Create EML Document from Template • EMLaide

This document walks through the creation of an EML document based on example data and metadata.

The following libraries are needed to create a working EML document.

library(EMLaide)
library(tidyverse)
library(readxl)
library(EML)

Ecological Metadata Language(EML) Schema Outline

We use the EML package to generate the EML document based on our metadata inputs. The EML package write_eml() function takes in a nested list and formats the list into an EML document. To create valid EML the nested list must:

Contain all required EML fields
nest all fields under the correct sub sections

We have two main sections within our EML document:

Access - The Access Section defines the access for the entire resource (entire EML document)
Dataset - The Dataset Resource contains the descriptive metadata information on a data set. A data set can contain one or more data entities. A data entity is a tabular data table or a vector or raster image.

The Dataset element contains all of the additional metadata information. The Dataset element is composed of nested lists. Some information is at the top level and is applicable to all elements in the Dataset but other information is nested within subsections and is metadata specific to that subsection.

For a more in depth description of EML please see EML Specification.

In this document, we can quickly create an EML file which has the opportunity to append the following elements. For more detailed instructions on a specific section please see section specific articles.

- eml 
  -access
  -dataset
    - creator
    - contact
    - associated parties
    - title  
    - abstract 
    - keyword set  
    - license 
    - methods 
    - maintenance 
    - project
    - coverage 
    - data table

Our Example

We will use the data provided by John Hannon to show an example of how to compile metadata in a valid EML document that can be uploaded to the EDI data portal website. To follow along with this example please download the Hannon-Example zip folder.

Required Files

Four files must be uploaded to make a complete EML document. To follow along with this example please load the following files from the Hannon-Example folder into your environment.

An excel spreadsheet containing the majority of the metadata
A word document containing the abstract text
A word document containing the methods text
A file that contains the data (preferably csv if tabular data) and the name of the file

excel_path <- "Hannon-Example/snorkel-index-example-metadata.xlsx"

sheets <- readxl::excel_sheets(excel_path)
metadata <- lapply(sheets, function(x) readxl::read_excel(excel_path, sheet = x))
names(metadata) <- sheets

abstract_docx <- "Hannon-Example/snorkel-index-example-abstract.docx"

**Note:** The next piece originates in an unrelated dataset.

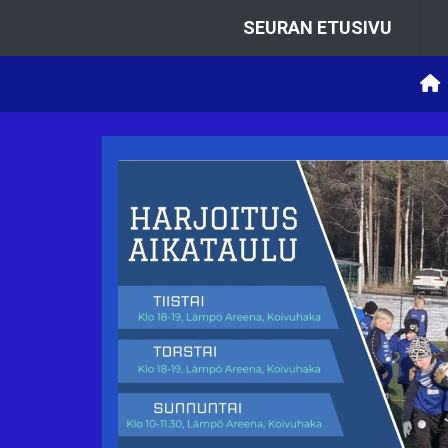
SEURAN ETUSIVU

methods_docx <- "Hannon-Example/snorkel-index-hannon-example-methods.docx"

dataset_file <- "Hannon-Example/snorkel-index-example-data.csv"

dataset_file_name <- "snorkel-index-example-data.csv"

EDI Number

In addition to these four files a entity description and an EDI number must be defined. The EDI number should be a unique data package identifier. You can reserve this data package identifier number on the EDI data repository under tools.

edi_number <- "edi.678.1"

It is also possible to use the EMLaide function reserve_edi_id() to generate a EDI number using R.

edi_number <- reserve_edi_id(user_id = "your user id", password = "your user password ")

EML Sections

We start with the simpler pieces of information such as personnel and title and work up to appending the more complex sections like dataTable. Sections will correspond with different sheets of metadata inputs from the metadata.xlsx document.

Access Permissions

The add_access adds an access section at the beginning of our EML document. The add_access default is public principal with a read permission.

access <- add_access()

Publication Date

The publication date is simply added with the add_pub_date function. If no date is provided, it will automatically append the current date. This can be overwritten by providing an input for date.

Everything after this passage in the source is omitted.